Rather than see Georgia's once-great wine sector dwindle to a cottage industry, French winemakers, who first came to advise Georgian wine producers in the 19th century, have appeared once again.

BIG BACKERS

In the early 1990s, they established Georgian Wine and Spirits (GWS), a wine-making company whose controlling stake is held by one of the world's biggest drinks companies, Pernod Ricard.

Already, GWS is selling Georgian wine in 25 countries -- both in the former Soviet markets where the taste is familiar and in new markets in Britain and the United States.

"The UK is an important market because it acts as a barometer of success," said David Nelson, director of Viticulture at GWS.

"If you do well in UK, you are international. So consequently we would like to see ourselves to continue to grow that market."

Not satisfied with the quality of locally-produced crops, GWS has planted 300 hectares (740 acres) of vineyards in Kakheti to produce its rich Mukuzani and Kindzmarauli reds.

Forty percent of GWS's output of five million bottles is sold within the former Soviet Union, but the new markets are growing, Nelson said.
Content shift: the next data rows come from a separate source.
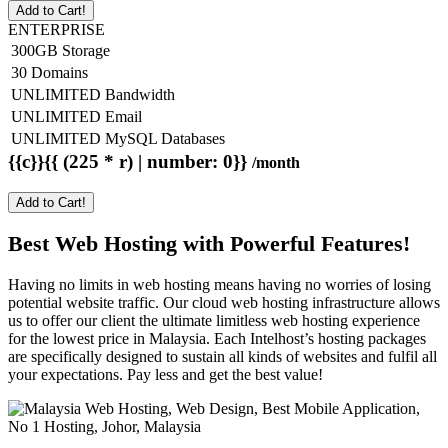
Add to Cart!
ENTERPRISE
300GB Storage
30 Domains
UNLIMITED Bandwidth
UNLIMITED Email
UNLIMITED MySQL Databases
{{c}}{{ (225 * r) | number: 0}}
/month
Add to Cart!
Best Web Hosting with Powerful Features!
Having no limits in web hosting means having no worries of losing
potential website traffic. Our cloud web hosting infrastructure allows
us to offer our client the ultimate limitless web hosting experience
for the lowest price in Malaysia. Each Intelhost’s hosting packages
are specifically designed to sustain all kinds of websites and fulfil all
your expectations. Pay less and get the best value!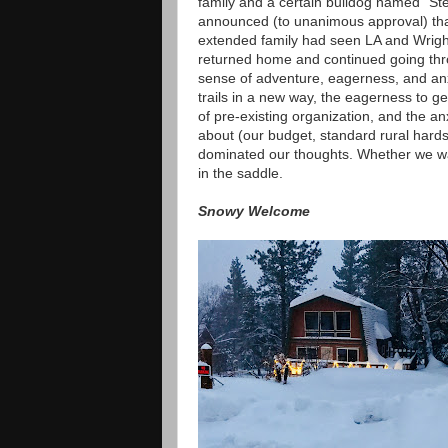
family and a certain bulldog named "Ste
announced (to unanimous approval) that 
extended family had seen LA and Wrigh
returned home and continued going thro
sense of adventure, eagerness, and anx
trails in a new way, the eagerness to g
of pre-existing organization, and the a
about (our budget, standard rural hardsh
dominated our thoughts. Whether we wan
in the saddle.
Snowy Welcome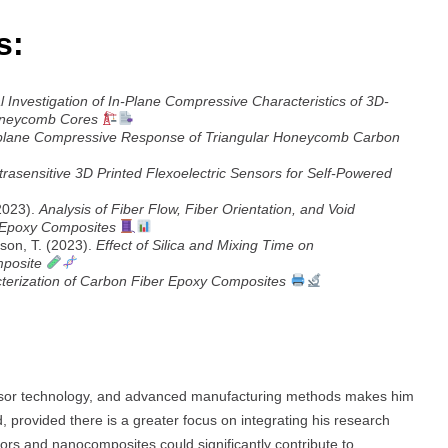
s:
 Investigation of In-Plane Compressive Characteristics of 3D-
oneycomb Cores
n-plane Compressive Response of Triangular Honeycomb Carbon
trasensitive 3D Printed Flexoelectric Sensors for Self-Powered
(2023).
Analysis of Fiber Flow, Fiber Orientation, and Void
r Epoxy Composites
son, T. (2023).
Effect of Silica and Mixing Time on
mposite
cterization of Carbon Fiber Epoxy Composites
ensor technology, and advanced manufacturing methods makes him
 provided there is a greater focus on integrating his research
nsors and nanocomposites could significantly contribute to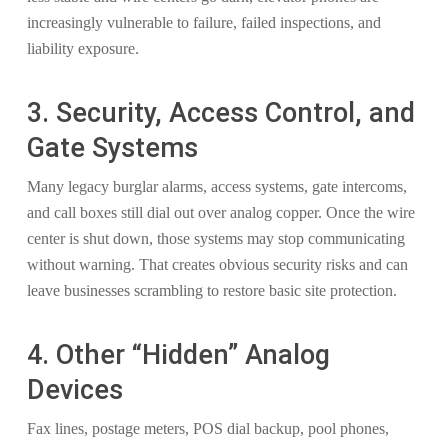
increasingly vulnerable to failure, failed inspections, and
liability exposure.
3. Security, Access Control, and
Gate Systems
Many legacy burglar alarms, access systems, gate intercoms,
and call boxes still dial out over analog copper. Once the wire
center is shut down, those systems may stop communicating
without warning. That creates obvious security risks and can
leave businesses scrambling to restore basic site protection.
4. Other “Hidden” Analog
Devices
Fax lines, postage meters, POS dial backup, pool phones,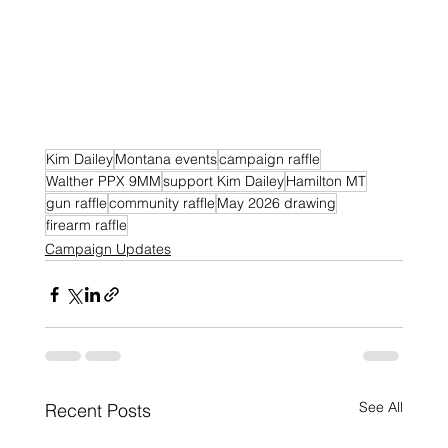
Kim Dailey
Montana events
campaign raffle
Walther PPX 9MM
support Kim Dailey
Hamilton MT
gun raffle
community raffle
May 2026 drawing
firearm raffle
Campaign Updates
See All
Recent Posts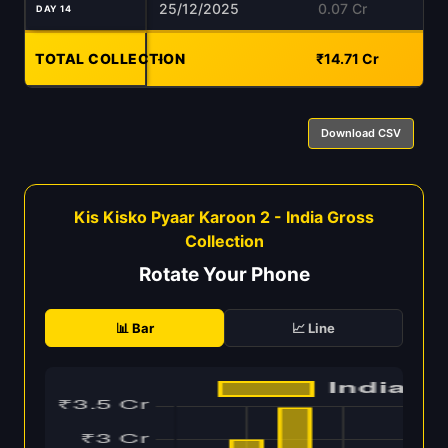
25/12/2025
0.07 Cr
DAY 14
TOTAL COLLECTION
-
₹14.71 Cr
Download CSV
Kis Kisko Pyaar Karoon 2 - India Gross
Collection
Rotate Your Phone
📊 Bar
📈 Line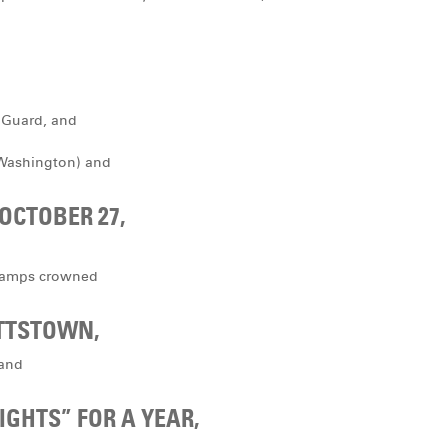
 Guard, and
 Washington) and
 OCTOBER 27,
champs crowned
ETTSTOWN,
 and
IGHTS” FOR A YEAR,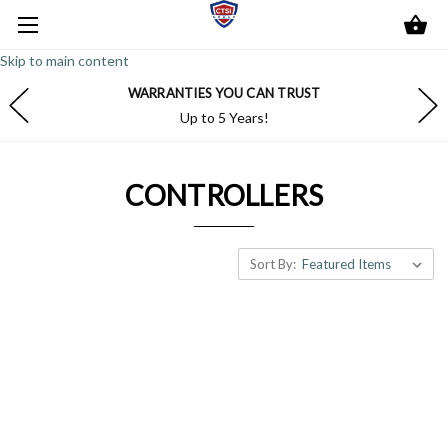
Skip to main content
WARRANTIES YOU CAN TRUST
Up to 5 Years!
CONTROLLERS
Sort By: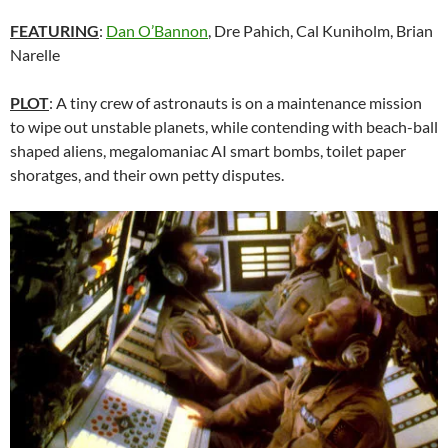
FEATURING
:
Dan O’Bannon
, Dre Pahich, Cal Kuniholm, Brian
Narelle
PLOT
: A tiny crew of astronauts is on a maintenance mission
to wipe out unstable planets, while contending with beach-ball
shaped aliens, megalomaniac AI smart bombs, toilet paper
shoratges, and their own petty disputes.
The strategy is to sell on the basis of quality, not cheap prices. Bottles of GWS wine sell at around $7-$8 in British supermarkets.

Still far from the glory years of Soviet times, Georgia's wine industry is slowly growing again. According to government figures, wine exports last year were worth $8.6 million, up from $6.1 million in 1999.

Georgian wine is now the country's second biggest export after scrap metal from defunct Soviet factories.

"We are gradually moving forward," said Vazha Mamaiashvili, head of the government's wine-making regulation department.

"We are building new and modern plants and making changes for the future."